And I\’ve left a comment there but shall add it here:
“That foreign capital was not used to invest in Boots. It was used to acquire Boots. That is something fundamentally different of course. Investment requires the creation of new assets generating a tangible rate of return.”
Yes, I know that’s the definition you like but I’m afraid that it’s not the standard definition.
“Investment is putting money into something with the hope of profit. More specifically, investment is the commitment of money or capital to the purchase of financial instruments or other assets so as to gain profitable returns in the form of interest, income (dividends), or appreciation (capital gains) of the value of the instrument.”
I’ll stick with the language as it is currently understood if you don’t mind.
Secondly, although I don’t actually use the phrase in that post I am of course pointing to the use of “thin capitalisation” as the source of the reduced corporation tax bill. Not the move to Switzerland, but the loading up with debt.
“The Mail looks at the case of Alliance Boots, which was bought up by a private equity firm in 2008 and shifted (at least its legal base) to a nondescript building, 94 Baarerstrasse in Zug, Switzerland. A company which had a tax bill of £89 million in the last year it was quoted on the stock exchange cut its tax bill to a tenth of that amount now – even though sales and trading profits have consistently grown. The trick it used was an abusive transfer pricing trick known as ‘thin capitalisation.’ It’s a horrible name, but the Mail explains it very simply, and very clearly.
As part of the takeover, Alliance Boots borrowed almost £9billion from various banks. That debt incurs interest, and interest payments can be offset against profits when calculating the company’s taxable income. A higher interest bill means lower profits — and less tax to pay.”
I’m using your own organisation as my source.
It comes to something when quoting the Great Man\’s own organisation means that I am \”so clearly wrong\”.

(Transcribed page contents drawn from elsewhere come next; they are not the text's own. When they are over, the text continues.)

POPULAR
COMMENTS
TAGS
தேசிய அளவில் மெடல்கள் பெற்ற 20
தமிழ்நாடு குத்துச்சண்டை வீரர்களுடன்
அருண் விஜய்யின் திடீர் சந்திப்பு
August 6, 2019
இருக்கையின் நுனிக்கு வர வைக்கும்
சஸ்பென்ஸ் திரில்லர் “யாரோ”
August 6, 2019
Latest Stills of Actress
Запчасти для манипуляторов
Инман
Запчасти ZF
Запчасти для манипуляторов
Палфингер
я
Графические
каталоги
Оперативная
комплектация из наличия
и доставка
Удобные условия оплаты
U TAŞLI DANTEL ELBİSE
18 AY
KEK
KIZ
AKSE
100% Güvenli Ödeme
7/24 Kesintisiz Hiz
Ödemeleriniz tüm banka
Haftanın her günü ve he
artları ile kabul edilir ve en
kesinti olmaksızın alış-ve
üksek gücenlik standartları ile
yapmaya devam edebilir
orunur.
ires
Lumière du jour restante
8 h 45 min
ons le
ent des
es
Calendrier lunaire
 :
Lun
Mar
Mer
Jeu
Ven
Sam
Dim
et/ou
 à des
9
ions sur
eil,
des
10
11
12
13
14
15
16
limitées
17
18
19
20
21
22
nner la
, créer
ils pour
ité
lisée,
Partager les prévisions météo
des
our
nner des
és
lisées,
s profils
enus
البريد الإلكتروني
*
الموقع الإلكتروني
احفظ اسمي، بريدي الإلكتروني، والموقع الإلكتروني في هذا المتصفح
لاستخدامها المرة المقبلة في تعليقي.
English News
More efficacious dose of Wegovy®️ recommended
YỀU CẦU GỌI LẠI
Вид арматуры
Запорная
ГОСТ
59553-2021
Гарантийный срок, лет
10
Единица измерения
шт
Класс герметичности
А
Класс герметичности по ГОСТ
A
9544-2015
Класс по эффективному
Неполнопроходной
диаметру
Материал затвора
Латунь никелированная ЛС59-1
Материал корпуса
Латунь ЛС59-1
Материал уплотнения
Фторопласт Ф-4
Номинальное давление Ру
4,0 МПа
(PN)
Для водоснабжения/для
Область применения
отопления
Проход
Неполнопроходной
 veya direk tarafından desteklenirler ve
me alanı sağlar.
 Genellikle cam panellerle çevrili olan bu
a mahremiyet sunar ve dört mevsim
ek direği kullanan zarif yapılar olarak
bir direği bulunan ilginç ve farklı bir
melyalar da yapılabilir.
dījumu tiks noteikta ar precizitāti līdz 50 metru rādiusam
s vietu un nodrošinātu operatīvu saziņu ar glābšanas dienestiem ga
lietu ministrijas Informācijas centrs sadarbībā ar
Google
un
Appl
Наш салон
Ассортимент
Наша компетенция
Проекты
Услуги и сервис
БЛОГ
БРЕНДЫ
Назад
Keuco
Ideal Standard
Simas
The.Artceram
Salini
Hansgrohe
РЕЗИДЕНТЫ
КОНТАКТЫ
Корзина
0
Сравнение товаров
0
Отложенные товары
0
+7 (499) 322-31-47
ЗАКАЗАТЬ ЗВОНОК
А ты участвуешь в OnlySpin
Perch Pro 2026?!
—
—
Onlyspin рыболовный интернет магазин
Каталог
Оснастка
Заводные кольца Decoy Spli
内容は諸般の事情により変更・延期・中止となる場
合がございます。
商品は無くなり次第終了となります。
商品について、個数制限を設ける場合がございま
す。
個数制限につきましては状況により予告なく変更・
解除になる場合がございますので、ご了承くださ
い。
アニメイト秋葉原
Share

And Richard has responded!
That’s as lame as your original post
a) Your definition of investment is unrelated to tax – I sued a tax definition
b) Sure TJN can say thin capitalisation – which is widely acknowledged as tax abuse. But that’s avoidance which can legitimately be protested against – but you argue otherwise
You are, as usual, way out of your depth – and offered gratuitous abuse as a result aimed at those who clearly know a lot more than you
That was my point and you have proved it for me
Please don’t bother to comment again – my usual policy of blocking your comments precisely because of that abuse you promote will apply
I guess I should ask those who know more than I do then: is that the definition of investment in tax? Is thin capitalisation widely acknowledged as tax abuse? (GM traded for a number of years with a negative equity didn\’t it? Is that tax abuse? What about commercial or rental property where only a 10-20% deposit is used?) And isn\’t it just great that I\’m banned from commenting further on a post which is actually about me?